5. Advertising ban.  The EU-imposed advertising bans are more or less the same for tobacco and e-cigarettes (see 2003/33/EC and  Article 20.5).  However, the difference is that tobacco companies have decades of brand incumbency, familiar products, and minimal innovation to communicate. The e-cig ad-ban works in favour of the tobacco companies in at least three ways: it reduces the visibility of alternatives to smoking; it favours businesses with existing channels (i.e. the cigarette trade); it favours established incumbents. So while the measure may be the same on paper, the impact is far greater on the entrant novel technology. In relation to risk, these advertising bans are not equally proportionate. The tobacco ad ban was justified by reference to “an addictive product responsible for over half a million deaths in the Community annually” [2003/33/EC recital 3]. No such equivalence exists, or ever will, for e-cigarettes. In fact, it may well be that e-cigarette advertising has a negative death toll if, as seems likely, it decreases smoking by promoting switching to a safer product.  The justification at recital 43 for the advertising ban is wholly inadequate and unsupported

6. Consistent dose. There is a requirement for ‘consistent dose’ of nicotine for e-cigarette – with very poorly specified and ambiguous meaning – is it consistent through the life of the battery? Consistent for all users regardless of their nicotine demand? Consistent between batches and devices within a batch? The nicotine yield measurement required of cigarettes is based on a long-established (and pointless) protocol that does not require a consistent dose.
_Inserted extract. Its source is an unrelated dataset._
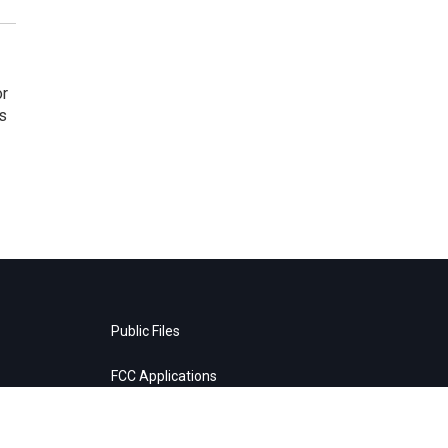
or
as
Public Files
FCC Applications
7. Leaflet. There is a requirement for what amounts to a ‘patient information leaflet’ for e-cigarettes and liquids, detailing the following:

(i) instructions for use and storage of the product, including a reference that the product is not recommended for use by young people and non-smokers;
(ii) contra-indications;
(iii) warnings for specific risk groups;
(iv) possible adverse effects;
(v) addictiveness and toxicity; and
(vi) contact details of the manufacturer or importer and a legal or natural contact person within the Union;

No equivalent exists for cigarettes. This is just grabbed from medicine regulation and thrown into the directive for good measure.  To argue that this is unnecessary for cigarettes is wrong – why not provide consumers with detailed information covering, at least, points iii, iv and v above?
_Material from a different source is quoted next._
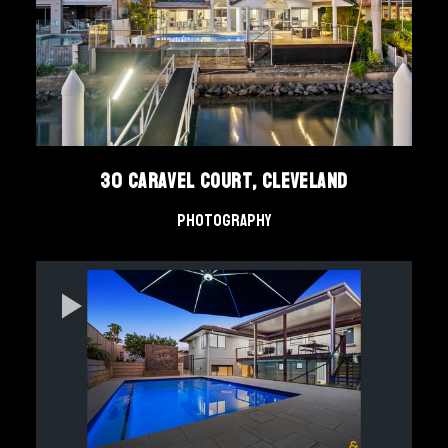
30 Caravel Court, Cleveland
Photography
8. Warnings. While the warnings and graphics on cigarette packs are basically a fair-ish representation of risks, the warnings on e-cigarette are wrong and disproportionate to risk – in both prominence and wording. Nicotine is ‘not highly addictive’ – it depends on how it is administered. The warning has to be placed on devices that contain no nicotine or liquid. The size (30% of the packaging) and same visual semantics as the warnings on cigarette packs convey far greater risk than there actually is. So this style of warning discriminates against e-cigarette by degrading the consumer awareness of the most important difference, and selling point, between e-cigarettes and cigarettes. ecigwarning  And the warning is large and bold like the current generation of cigarette warnings.  At the same time as reducing the size of e-liquid container that can be sold to tiny 10ml containers, the EU imposes multiple warnings and other textual requirements related to CLP, ingredient disclosure etc – that will overwhelm the packaging real estate. An example (h/t Dick Puddlecote) is given below:


9. Comparing health impacts e-cigarettes and cigarettes. Cigarette producers are prevented from making relative health claims (shall not include any elements that “suggests that a particular tobacco product is less harmful than others or aims to reduce the effect of some harmful components of smoke“) and other statements (Article 13) but that is justifiable because these claims are highly unreliable and likely to be misunderstood in the case of cigarettes. Article 13 is also applied to e-cigarettes, and it means the companies are prevented from saying things that Public Health England says about their products. For cigarettes, it is a reasonable ban on claims that are or likely to be misleading. For e-cigarettes, it is a ban on conveying the most important factual health-relevant consumer information about the product. The wording might be the same, the effect is radically worse for e-cigarettes.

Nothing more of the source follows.